City councilman to hear student concerns

Editor’s note: This story was edited for accuracy on Sept. 17 at 5:40 p.m.

City Councilman Joel Burns, who represents the university and surrounding neighborhoods, will be on campus Thursday to discuss concerns with students who live in District 9.

Kristi Wiseman, a council aide to Burns and a TCU alumna, said people normally have to come to City Hall to voice concerns about their district. Neighborhood office hours are intended for residents of District 9 to voice their opinions to Burns without having to leave their community, she said.

“The idea is that instead of waiting for people to come to City Hall, we are going to go out to the district and find sites where we can set up and talk to people about their concerns,” Wiseman said. “(Burns) wants to make people available to listen and also to share their concerns.”

Burns, who attended TCU, will not be giving a speech or stand on a podium. He will set up a booth on the second floor of the Brown-Lupton University Union so that students may come up to him and ask questions.

“We get a lot of calls from the TCU area about parking issues and car break-ins,” Wiseman said. “We have had reports lately of cars parked in driveways being broken into. We understand the crime and theft issues, and we would like for students to come to us to voice their concerns.”

Tanner Twomey, a freshman pre-business major, said he was interested in talking with Burns, but was confused on what a councilman did.

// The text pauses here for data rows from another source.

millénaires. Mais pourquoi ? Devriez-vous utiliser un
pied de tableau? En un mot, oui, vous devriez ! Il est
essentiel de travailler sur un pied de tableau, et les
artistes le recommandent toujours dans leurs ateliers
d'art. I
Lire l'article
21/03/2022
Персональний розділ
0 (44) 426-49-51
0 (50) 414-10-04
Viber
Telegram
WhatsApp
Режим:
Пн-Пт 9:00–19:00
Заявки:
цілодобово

“To be honest I don’t really know what a city council member does or the power he has,” Twomey said. “If I knew more about him and what it meant to be a council member I would definitely like to voice my opinion. It’s a hundred times better for (Burns) to come to TCU. If whoever is representing people in government stays in touch with you, then maybe I’m more inclined to come to his office next time I have a concern.”

Code compliance officers and a neighborhood officer will also stop by to address concerns of students about parking, road quality and crime, Wiseman said.

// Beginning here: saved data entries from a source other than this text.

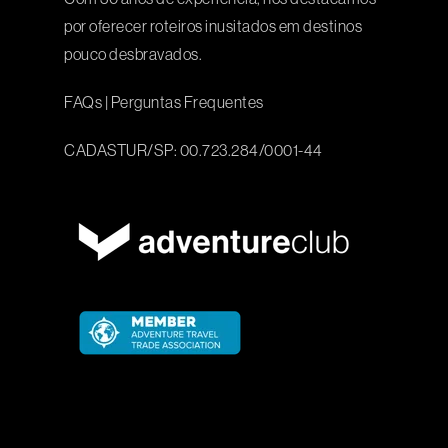
por oferecer roteiros inusitados em destinos
pouco desbravados.
FAQs
|
Perguntas Frequentes
CADASTUR/SP: 00.723.284/0001-44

Kendall Reid, a junior strategic communications major, said her main concerns were with the safety of students.

“All the recent crime reports we get in the area really freaks me out,” Reid said. “I think it’s better for (Burns) to come to TCU rather than having to go downtown and find him. If I had time I would talk to him, but I honestly don’t know how many students know who (Burns) is.”

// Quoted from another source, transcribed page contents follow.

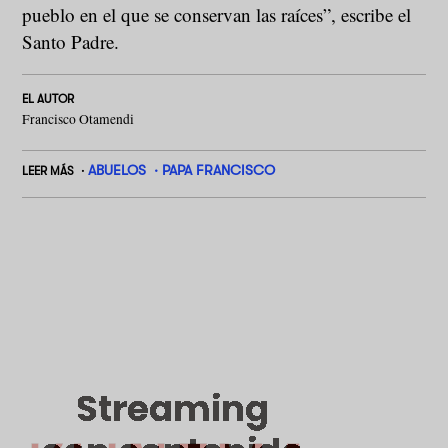
pueblo en el que se conservan las raíces”, escribe el
Santo Padre.
EL AUTOR
Francisco Otamendi
ABUELOS
PAPA FRANCISCO
LEER MÁS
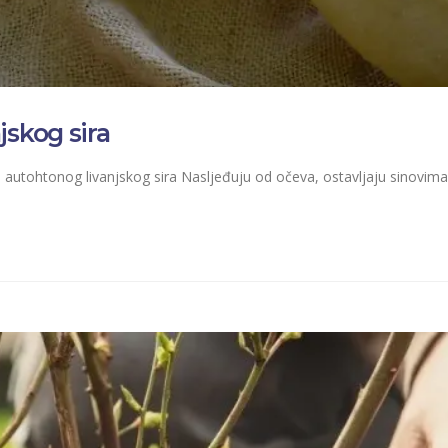
jskog sira
u autohtonog livanjskog sira Nasljeđuju od očeva, ostavljaju sinovim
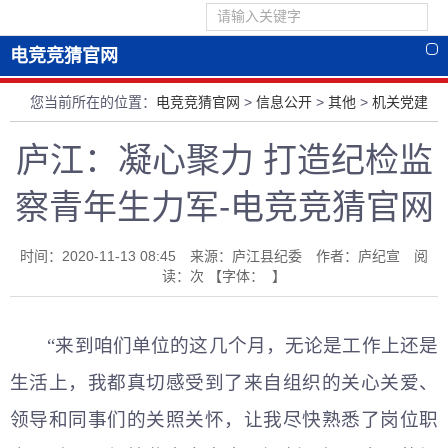
电竞竞猜官网
您当前所在的位置：
电竞竞猜官网
>
信息公开
>
其他
>
机关党建
庐江：凝心聚力 打造纪检监
察青年生力军-电竞竞猜官网
时间：2020-11-13 08:45 来源：庐江县纪委 作者：庐纪宣 阅
读：
次
【字体： 】
“来到咱们单位的这几个月，无论是工作上还是
生活上，我都真切感受到了来自组织的关心关爱、
领导和同事们的关照关怀，让我尽快熟悉了岗位职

According to the City of Fort Worth Web site, the City Council appoints a professional city manager, city secretary, city attorney, city auditor, municipal court judges and citizens who serve on commissions.

Duties of the City Council also include setting the tax rate, approving the budget, planning for capital improvements, adopting all city ordinances, approving major land transactions, purchases and contracts, according to City of Fort Worth Web site.

Burns was elected to the City Council on January 2008 in a runoff election after Councilwoman Wendy Davis stepped down. Burns previously served on the Zoning Commission, the Tarrant Housing Partnership and the Historic Fort Worth board as well as chaired the Historical and Cultural Landmarks Commission.

Councilman Joel Burns Neighborhood Office Hours

When: 3-7 p.m. today

Where: Second floor of the BLUU

Council meetings are open to the public and conducted at 7 p.m. on the first and second Tuesdays of the month and at 10 a.m. on the remaining Tuesdays in Council Chamber at City Hall, 1000 Throckmorton St.